_INSTRUCTIONS TO FOLLOW:_ Lines to return, exactly: from the line with "As you explore" to the line with "Air in South" in the entries below, both included.

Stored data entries

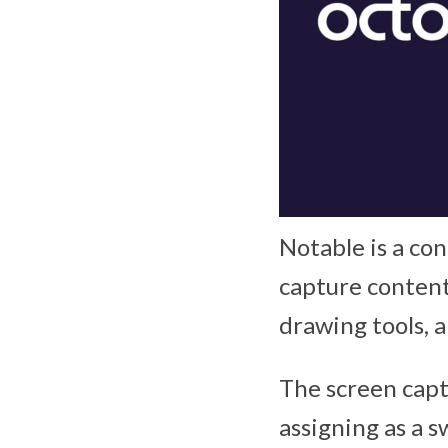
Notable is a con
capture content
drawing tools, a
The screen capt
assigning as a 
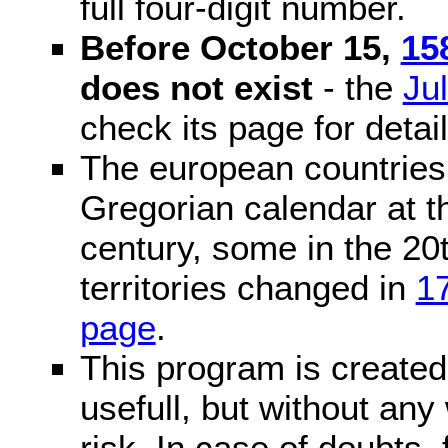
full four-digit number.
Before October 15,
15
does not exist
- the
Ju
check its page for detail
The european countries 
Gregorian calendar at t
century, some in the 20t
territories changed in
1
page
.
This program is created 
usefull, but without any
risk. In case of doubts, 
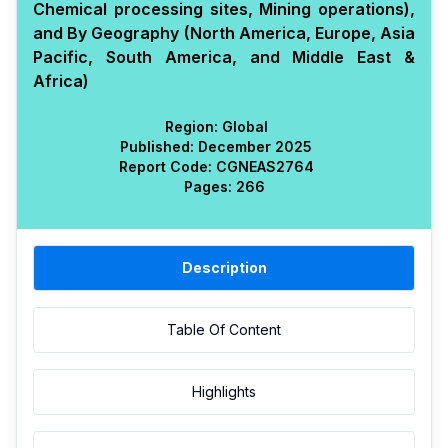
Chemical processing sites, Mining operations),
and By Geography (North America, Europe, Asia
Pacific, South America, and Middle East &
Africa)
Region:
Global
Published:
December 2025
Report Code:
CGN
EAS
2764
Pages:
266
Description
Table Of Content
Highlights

...

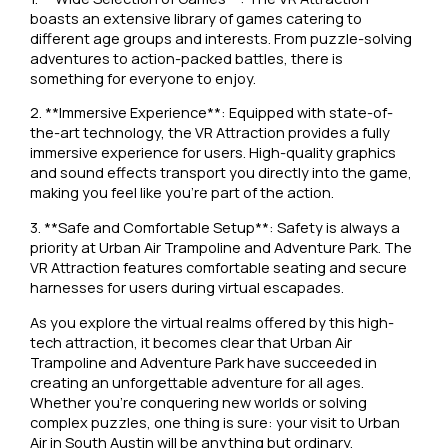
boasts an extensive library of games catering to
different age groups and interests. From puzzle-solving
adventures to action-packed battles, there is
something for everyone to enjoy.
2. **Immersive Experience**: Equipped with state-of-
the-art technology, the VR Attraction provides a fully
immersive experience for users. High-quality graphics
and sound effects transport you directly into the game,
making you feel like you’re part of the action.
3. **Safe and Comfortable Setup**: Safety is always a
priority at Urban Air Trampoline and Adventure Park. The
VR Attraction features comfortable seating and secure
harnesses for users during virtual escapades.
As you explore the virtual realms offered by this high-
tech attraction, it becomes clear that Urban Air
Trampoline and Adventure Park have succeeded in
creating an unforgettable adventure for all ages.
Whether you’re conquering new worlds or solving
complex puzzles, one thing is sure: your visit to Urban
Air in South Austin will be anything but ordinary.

...

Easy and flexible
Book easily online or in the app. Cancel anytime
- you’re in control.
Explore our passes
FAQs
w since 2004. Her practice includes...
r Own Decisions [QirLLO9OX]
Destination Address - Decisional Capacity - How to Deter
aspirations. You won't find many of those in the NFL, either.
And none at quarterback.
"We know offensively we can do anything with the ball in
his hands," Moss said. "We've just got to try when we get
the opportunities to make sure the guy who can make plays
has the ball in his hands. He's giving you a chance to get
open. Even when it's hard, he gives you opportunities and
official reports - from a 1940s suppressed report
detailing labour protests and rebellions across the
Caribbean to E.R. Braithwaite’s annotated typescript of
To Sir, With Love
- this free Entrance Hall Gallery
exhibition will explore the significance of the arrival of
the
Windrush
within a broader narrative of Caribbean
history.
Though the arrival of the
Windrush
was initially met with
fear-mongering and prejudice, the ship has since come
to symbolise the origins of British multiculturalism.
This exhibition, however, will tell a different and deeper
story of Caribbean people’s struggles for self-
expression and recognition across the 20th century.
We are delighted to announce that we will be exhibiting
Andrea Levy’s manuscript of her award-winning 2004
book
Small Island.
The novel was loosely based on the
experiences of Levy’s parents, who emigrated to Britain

_YOUR SOLUTION:_
As you explore the virtual realms offered by this high-
tech attraction, it becomes clear that Urban Air
Trampoline and Adventure Park have succeeded in
creating an unforgettable adventure for all ages.
Whether you’re conquering new worlds or solving
complex puzzles, one thing is sure: your visit to Urban
Air in South Austin will be anything but ordinary.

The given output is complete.